Not foolproof, but you can also lift the little one’s tongue and see if they’ve got venom sacs or not.
” Branden cleaned up fastidiously, working a pair of medical undergarments onto Dray once he was clean.
“Let’s get him into bed, and I’ll take his vitals.” Branden took his gloves off, and Tripp hesitated, not wanting to let go of the egg but also wanting to help his mate up.
“Set Junior down for a moment. They’ll be fine.” Branden stood and gestured as Tripp settled the egg in its damp blanket before helping Dray up. They carried him to the bed, settling him in while Branden put a shirt on him and Tripp went to retrieve their egg.
“My suggestion is to get home as soon as he’s awake.
” Branden went about taking Dray’s blood pressure, pulse, temperature, and then combed his hair down.
The tattoos along Dray’s chest and stomach had changed a little, but they’d return in time.
An open spot of pink skin on Dray’s chest held the space that his rattler would be soon.
Dray didn’t want any new tattoos until their little one was born.
“If he’s not hatched in forty-eight hours, call us and we’ll send someone to check.
If he stops moving, definitely give us a call.
Keep him warm and swap the damp blanket out every six hours. ”
Tripp nodded hastily, and Branden set a few bottles on the nightstand. “Make sure he drinks these. They’re a liquid smoothie of things for him to recoup the weight. As for the pills, they’re for pain if he has any. And since snakes don’t lactate, you’ve got formula ready, correct?”
“At home, yes.” Tripp stroked their egg nervously.
“All the more reason to get home. The babe won’t eat for the first twenty-four hours, and once he sheds, you can give him the puree.
They only eat every other day, so let him eat to his tummy’s content.
Once he has teeth, he’ll let you know when he’s hungry until he’s eating on a normal schedule.
” Branden saluted, left a few papers with some instructions, and strode out, a smile on his face.
Tripp tucked the egg into Dray’s side, letting the shell touch his skin while he called his parents and tidied up the mess they’d made in the bathroom.
Excited screaming left him nearly deaf in one ear as his mother screeched that she was a grandmother.
The noise must have woke Dray, because he gasped himself awake and let loose a strangled sob, not of pain but absolute joy when he noticed the egg. “Tripp!”
Tripp turned in time to see the absolute look of paternal bliss washing over his mate’s face.
Piercings, tattoos, everything. The dichotomy of such a wild child with such joy over the little egg made Tripp almost miss the demands from his mother to get home as soon as possible.
They wanted to be there for the hatching.
“We need to ask Dray if he’s comfortable.
You didn’t let Dad’s parents be at our hatchings. ”
“Yeah, but I didn’t like his parents.” Tripp’s mom huffed, and Tripp sighed. “I’ll ask.”
Dray gave Tripp a stupid smile. “Yeah. They can come. I was only hesitant because of the birth… Hey!

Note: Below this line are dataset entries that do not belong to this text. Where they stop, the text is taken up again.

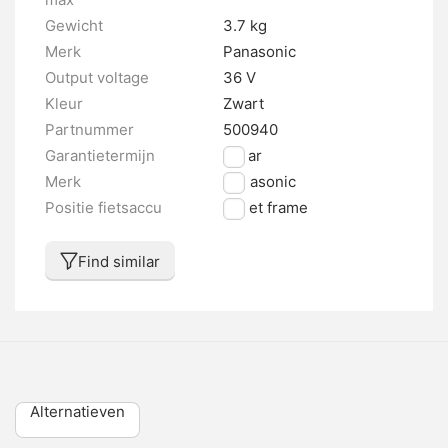
Gewicht
3.7 kg
Merk
Panasonic
Output voltage
36 V
Kleur
Zwart
Partnummer
500940
Garantietermijn
2 jaar
Merk
Panasonic
Positie fietsaccu
In het frame
Find similar
Alternatieven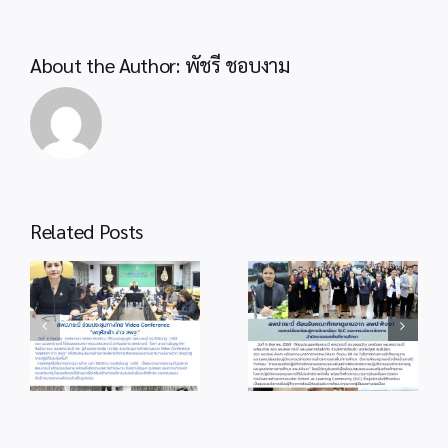
About the Author:
พัชรี ชอบงาม
Related Posts
info 6-1
info 3-2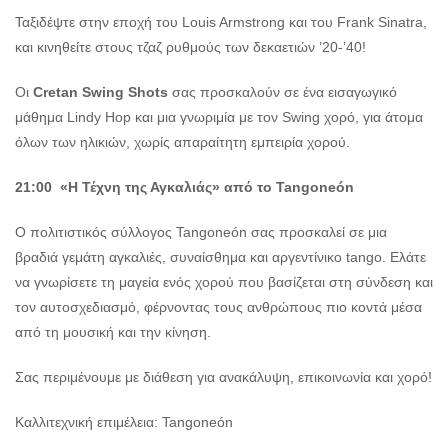
Ταξιδέψτε στην εποχή του Louis Armstrong και του Frank Sinatra,
και κινηθείτε στους τζαζ ρυθμούς των δεκαετιών ’20-’40!
Οι
Cretan Swing Shots
σας προσκαλούν σε ένα εισαγωγικό
μάθημα Lindy Hop και μια γνωριμία με τον Swing χορό, για άτομα
όλων των ηλικιών, χωρίς απαραίτητη εμπειρία χορού.
21:00 «Η Τέχνη της Αγκαλιάς» από το Tangoneón
Ο πολιτιστικός σύλλογος Tangoneón σας προσκαλεί σε μια
βραδιά γεμάτη αγκαλιές, συναίσθημα και αργεντίνικο tango. Ελάτε
να γνωρίσετε τη μαγεία ενός χορού που βασίζεται στη σύνδεση και
τον αυτοσχεδιασμό, φέρνοντας τους ανθρώπους πιο κοντά μέσα
από τη μουσική και την κίνηση.
Σας περιμένουμε με διάθεση για ανακάλυψη, επικοινωνία και χορό!
Καλλιτεχνική επιμέλεια: Tangoneón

My sketchbook.”
Dray glanced around anxiously until Tripp pointed to their packed belongings. His notebook lay closed on top. “I’ll pose for you at home if you need any more.”
“I’d like that. But I’d also like to sketch you holding him. I can take a photo for that and sketch from it.” Dray stroked his egg and sat up, a new determination in his eyes. “Fuck! I forgot to text Ri—”
Tripp pointed to Dray’s phone, and at least a dozen texts had come through.
“You’re the best.” Dray snapped a pic of their egg and buried himself in the device while Tripp packed the car. They left their wedding as two and would return a family.